[Data provided]
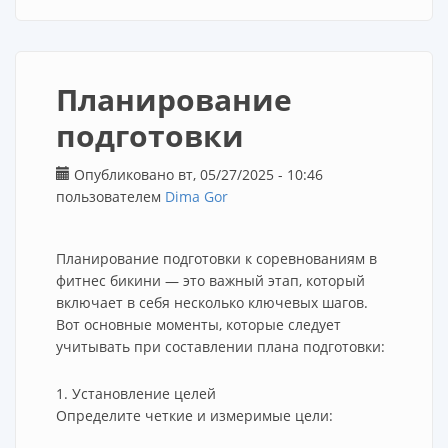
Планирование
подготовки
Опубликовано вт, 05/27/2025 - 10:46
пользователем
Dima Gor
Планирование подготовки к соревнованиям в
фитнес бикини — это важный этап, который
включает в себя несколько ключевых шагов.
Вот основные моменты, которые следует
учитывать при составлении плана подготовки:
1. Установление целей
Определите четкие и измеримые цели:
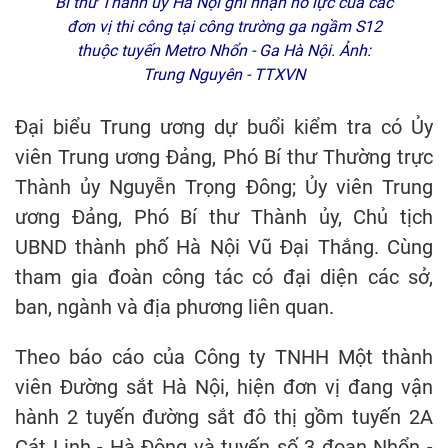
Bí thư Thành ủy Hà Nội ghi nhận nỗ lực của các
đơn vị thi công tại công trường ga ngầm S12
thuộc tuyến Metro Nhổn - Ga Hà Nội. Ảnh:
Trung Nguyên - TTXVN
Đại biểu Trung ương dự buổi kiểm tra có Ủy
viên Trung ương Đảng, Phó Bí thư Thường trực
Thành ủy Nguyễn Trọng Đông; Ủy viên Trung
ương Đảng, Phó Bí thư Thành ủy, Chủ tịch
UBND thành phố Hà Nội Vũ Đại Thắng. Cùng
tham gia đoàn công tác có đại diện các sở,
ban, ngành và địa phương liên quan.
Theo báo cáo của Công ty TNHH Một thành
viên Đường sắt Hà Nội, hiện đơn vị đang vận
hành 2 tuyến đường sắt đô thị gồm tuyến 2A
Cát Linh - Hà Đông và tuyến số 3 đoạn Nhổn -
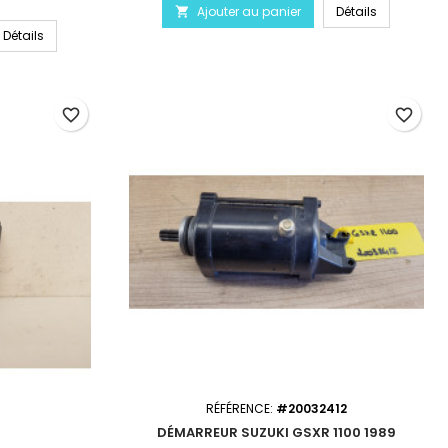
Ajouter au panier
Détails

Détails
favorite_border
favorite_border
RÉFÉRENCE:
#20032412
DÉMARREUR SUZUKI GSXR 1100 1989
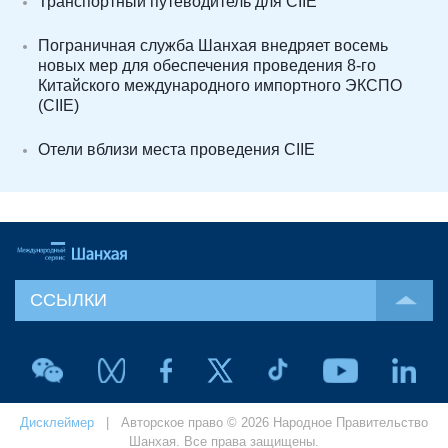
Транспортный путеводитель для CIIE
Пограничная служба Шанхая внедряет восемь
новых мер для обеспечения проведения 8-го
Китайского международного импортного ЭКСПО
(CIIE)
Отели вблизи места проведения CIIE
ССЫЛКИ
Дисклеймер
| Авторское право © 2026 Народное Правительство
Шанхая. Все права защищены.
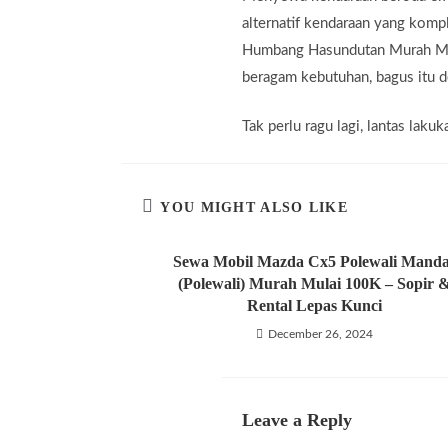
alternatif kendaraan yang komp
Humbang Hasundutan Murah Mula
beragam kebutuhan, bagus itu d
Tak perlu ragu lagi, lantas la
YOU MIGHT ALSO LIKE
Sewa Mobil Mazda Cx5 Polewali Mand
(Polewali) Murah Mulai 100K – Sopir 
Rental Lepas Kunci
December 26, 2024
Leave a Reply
[/Data provided]
[Data provided]
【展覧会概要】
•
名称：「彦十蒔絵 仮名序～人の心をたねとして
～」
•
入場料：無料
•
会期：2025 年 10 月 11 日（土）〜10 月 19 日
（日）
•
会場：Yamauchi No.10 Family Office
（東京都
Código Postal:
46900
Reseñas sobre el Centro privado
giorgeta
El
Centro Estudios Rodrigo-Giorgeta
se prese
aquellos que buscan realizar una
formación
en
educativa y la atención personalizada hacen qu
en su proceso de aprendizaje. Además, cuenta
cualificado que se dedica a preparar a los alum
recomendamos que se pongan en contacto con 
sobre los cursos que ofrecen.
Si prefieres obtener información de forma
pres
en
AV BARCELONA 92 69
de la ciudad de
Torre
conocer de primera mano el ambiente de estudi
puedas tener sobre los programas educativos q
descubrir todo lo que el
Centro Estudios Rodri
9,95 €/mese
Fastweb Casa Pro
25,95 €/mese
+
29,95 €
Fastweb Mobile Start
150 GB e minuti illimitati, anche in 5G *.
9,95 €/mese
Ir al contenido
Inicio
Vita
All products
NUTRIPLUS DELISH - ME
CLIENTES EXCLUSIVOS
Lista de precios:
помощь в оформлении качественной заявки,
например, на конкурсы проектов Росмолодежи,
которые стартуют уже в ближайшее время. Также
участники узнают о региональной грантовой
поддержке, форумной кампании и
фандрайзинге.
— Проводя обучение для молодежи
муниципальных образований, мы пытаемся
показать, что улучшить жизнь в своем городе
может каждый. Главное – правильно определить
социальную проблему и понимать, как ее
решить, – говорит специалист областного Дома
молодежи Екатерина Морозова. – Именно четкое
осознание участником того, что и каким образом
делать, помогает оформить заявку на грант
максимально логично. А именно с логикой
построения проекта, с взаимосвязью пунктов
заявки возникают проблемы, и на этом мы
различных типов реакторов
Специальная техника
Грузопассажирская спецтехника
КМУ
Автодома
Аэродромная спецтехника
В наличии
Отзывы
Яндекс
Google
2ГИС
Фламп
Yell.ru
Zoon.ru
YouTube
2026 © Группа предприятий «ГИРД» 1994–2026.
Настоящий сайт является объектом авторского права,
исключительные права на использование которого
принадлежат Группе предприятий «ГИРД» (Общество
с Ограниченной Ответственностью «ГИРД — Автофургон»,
[/Data provided]
Work required → Scan the entries above and copy each line where "viên" occurs.

Written solution →
viên Trung ương Đảng, Phó Bí thư Thường trực
Thành ủy Nguyễn Trọng Đông; Ủy viên Trung
viên Đường sắt Hà Nội, hiện đơn vị đang vận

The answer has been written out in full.